Akasha Bretagne

Akasha Bretagne Consultante AKASHA certifiée par Gabrielle Orr/USA en 2014. Consultations et formations.

06/09/2026

Ce soir, juste une petite berceuse allemande pour vous souhaiter une nuit douce et paisible. 🤍

05/09/2026

Quand quelque chose d’aussi immense qu’un cancer entre dans une vie, il devient difficile de continuer exactement comme avant.

Il peut venir mettre en lumière ce qui n’était plus juste, ce qui demandait à être regardé, entendu, réajusté. Comme une invitation profonde à revenir vers soi et à retrouver une direction plus juste intérieurement.

Cette vidéo est la deuxième partie de celle publiée hier.
Pour comprendre pleinement ce que je souhaite partager ici, je vous invite à regarder d’abord la première. 🤍

Une autre façon de regarder la maladie.
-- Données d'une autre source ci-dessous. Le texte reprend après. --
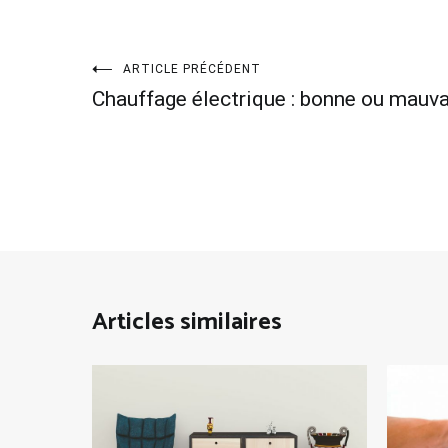
Navigation
ARTICLE PRÉCÉDENT
Chauffage électrique : bonne ou mauva
de
l’article
Articles similaires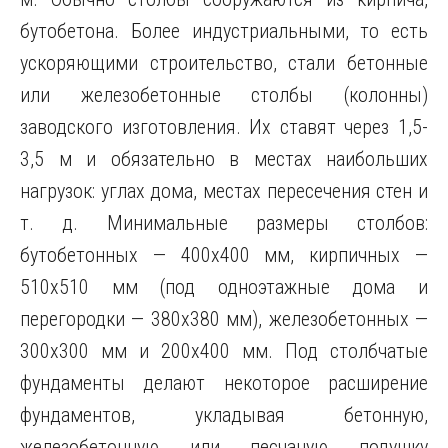
бутобетона. Более индустриальными, то есть
ускоряющими строительство, стали бетонные
или железобетонные столбы (колонны)
заводского изготовления. Их ставят через 1,5-
3,5 м и обязательно в местах наибольших
нагрузок: углах дома, местах пересечения стен и
т. д. Минимальные размеры столбов:
бутобетонных — 400х400 мм, кирпичных —
510х510 мм (под одноэтажные дома и
перегородки — 380х380 мм), железобетонных —
300х300 мм и 200х400 мм. Под столбчатые
фундаменты делают некоторое расширение
фундаментов, укладывая бетонную,
железобетонную или песчаную подушку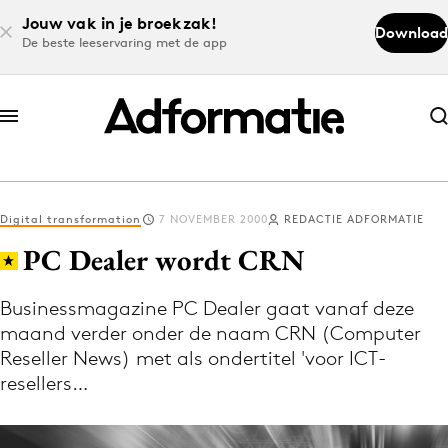
Jouw vak in je broekzak!
Download
De beste leeservaring met de app
Abonneer nu
Abonneer nu
Digital transformation
7 NOVEMBER 2000
REDACTIE ADFORMATIE
Log in
PC Dealer wordt CRN
Businessmagazine PC Dealer gaat vanaf deze
Download de app
maand verder onder de naam CRN (Computer
Volg het laatste nieuws via de Adformatie
Reseller News) met als ondertitel 'voor ICT-
Nieuws app
resellers…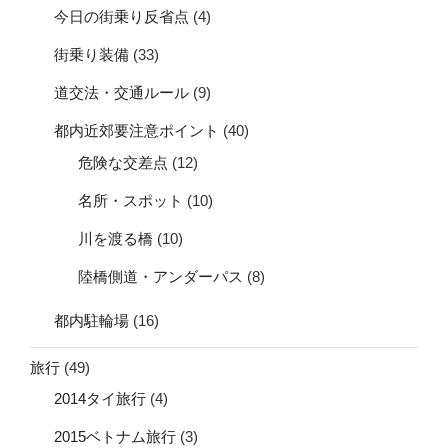
今日の街乗り反省点
(4)
街乗り装備
(33)
道交法・交通ルール
(9)
都内近郊要注意ポイント
(40)
危険な交差点
(12)
名所・スポット
(10)
川を渡る橋
(10)
陸橋側道・アンダーパス
(8)
都内駐輪場
(16)
旅行
(49)
2014タイ旅行
(4)
2015ベトナム旅行
(3)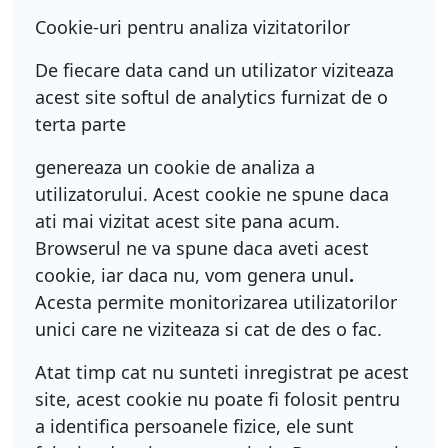
Cookie-uri pentru analiza vizitatorilor
De fiecare data cand un utilizator viziteaza
acest site softul de analytics furnizat de o
terta parte
genereaza un cookie de analiza a
utilizatorului. Acest cookie ne spune daca
ati mai vizitat acest site pana acum.
Browserul ne va spune daca aveti acest
cookie, iar daca nu, vom genera unul
.
Acesta permite monitorizarea utilizatorilor
unici care ne viziteaza si cat de des o fac.
Atat timp cat nu sunteti inregistrat pe acest
site, acest cookie nu poate fi folosit pentru
a identifica persoanele fizice, ele sunt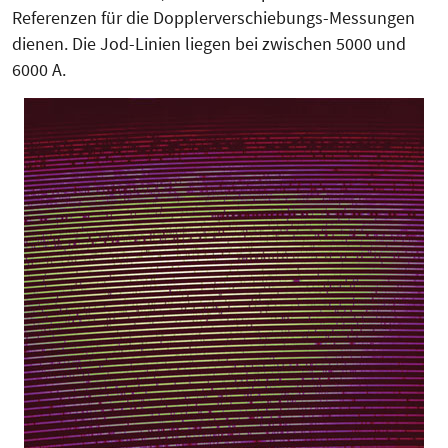
Referenzen für die Dopp­ler­ver­schie­bungs-Messungen
die­nen. Die Jod-Linien liegen bei zwischen 5000 und
6000 A.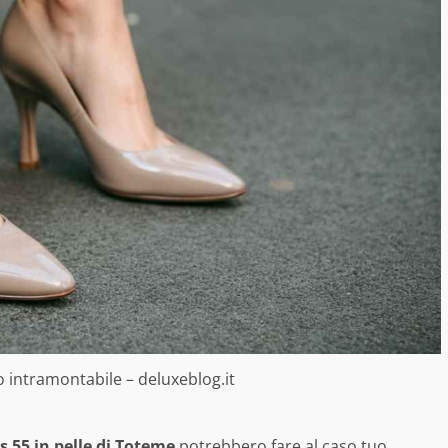
o intramontabile – deluxeblog.it
 55 in pelle di Toteme
potrebbero fare al caso tuo.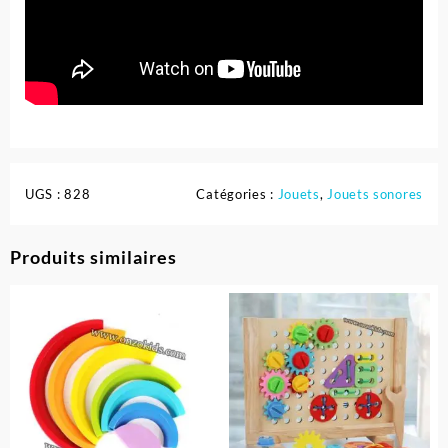
UGS :
828
Catégories :
Jouets
,
Jouets sonores
Produits similaires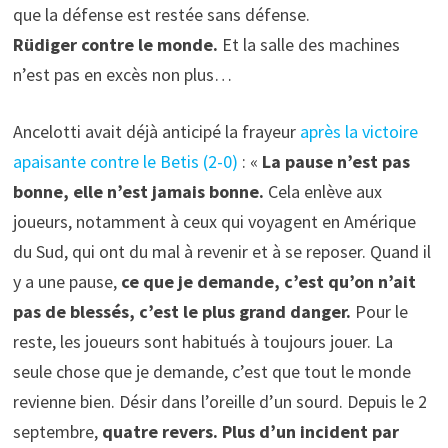
que la défense est restée sans défense.
Rüdiger contre le monde.
Et la salle des machines
n’est pas en excès non plus…
Ancelotti avait déjà anticipé la frayeur
après la victoire
apaisante contre le Betis (2-0)
: «
La pause n’est pas
bonne, elle n’est jamais bonne.
Cela enlève aux
joueurs, notamment à ceux qui voyagent en Amérique
du Sud, qui ont du mal à revenir et à se reposer. Quand il
y a une pause,
ce que je demande, c’est qu’on n’ait
pas de blessés, c’est le plus grand danger.
Pour le
reste, les joueurs sont habitués à toujours jouer. La
seule chose que je demande, c’est que tout le monde
revienne bien. Désir dans l’oreille d’un sourd. Depuis le 2
septembre,
quatre revers. Plus d’un incident par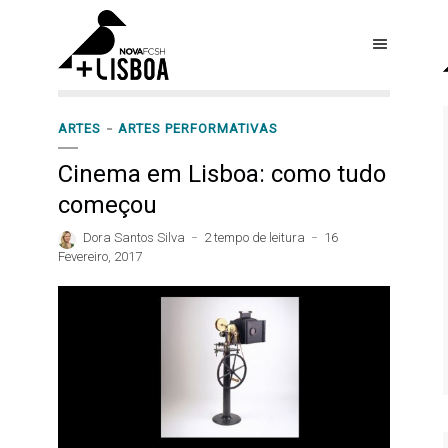
ARTES
ARTES PERFORMATIVAS
Cinema em Lisboa: como tudo
começou
Dora Santos Silva
2 tempo de leitura
16
Fevereiro, 2017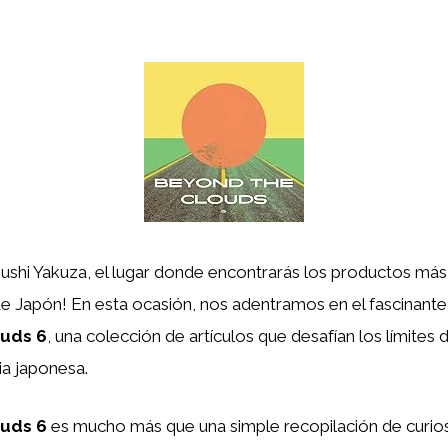
ushi Yakuza, el lugar donde encontrarás los productos más
e Japón! En esta ocasión, nos adentramos en el fascinan
ouds 6
, una colección de artículos que desafían los límites d
ia japonesa.
ouds 6
es mucho más que una simple recopilación de curios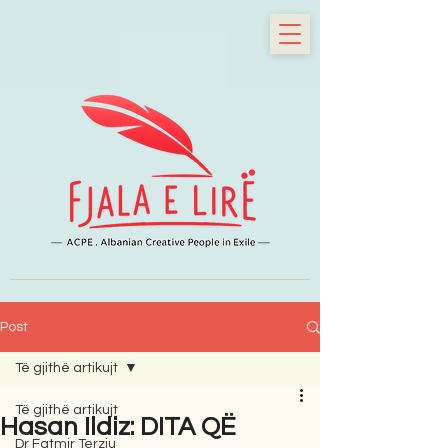
Post
Të gjithë artikujt
Të gjithë artikujt
Hasan Ildiz: DITA QË
Dr Fatmir Terziu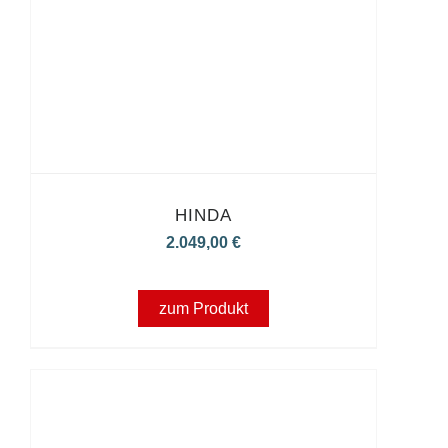
HINDA
2.049,00
€
zum Produkt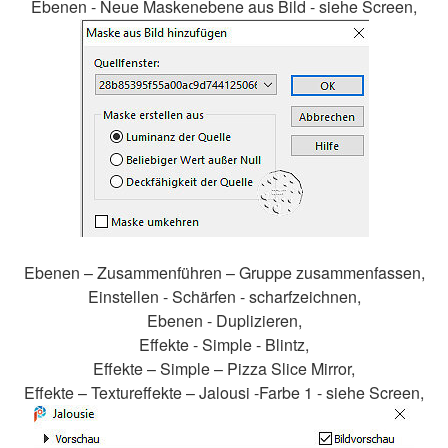
Ebenen - Neue Maskenebene aus Bild - siehe Screen,
Ebenen – Zusammenführen – Gruppe zusammenfassen,
Einstellen - Schärfen - scharfzeichnen,
Ebenen - Duplizieren,
Effekte - Simple - Blintz,
Effekte – Simple – Pizza Slice Mirror,
Effekte – Textureffekte – Jalousi -Farbe 1 - siehe Screen,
Une autre façon, peut-être, de regarder la vie.

04/09/2026

Parfois, une maladie vient bouleverser bien plus que le corps.
Elle ouvre des questions. Elle oblige à regarder autrement. À écouter autrement.

Depuis longtemps, je m’intéresse à cette lecture symbolique du corps : non pas comme une vérité absolue, ni comme un remplacement de la médecine, mais comme une autre façon d’interroger ce que nous traversons.

Deux ouvrages m’accompagnent particulièrement dans cette réflexion :
Le Grand Dictionnaire des Malaises et des Maladies de Jacques Martel
et La Clef vers l’Autolibération de Christiane Beerlandt.

Dans le prochain réel, je vais justement vous parler de ce que cette lecture raconte, pour moi, autour du poumon, de la colonne vertébrale… et de ce que cela vient toucher dans ma propre histoire.

À suivre. ❤️

31/08/2026

Première cure de chimio-immunothérapie.

Aujourd’hui, ce fut un véritable tohu-bohu dans ma chambre d’hôpital. La porte s’est ouverte et refermée sans arrêt, les infirmières sont entrées et sorties, les poches se sont succédé… Une journée entière rythmée par cette première cure.

Dans mon protocole : une immunothérapie, puis deux chimiothérapies différentes. Trois poches au total, administrées l’une après l’autre, avec rinçage de la perfusion entre chaque produit. Tout est préparé ici, à l’hôpital, avec énormément de précautions.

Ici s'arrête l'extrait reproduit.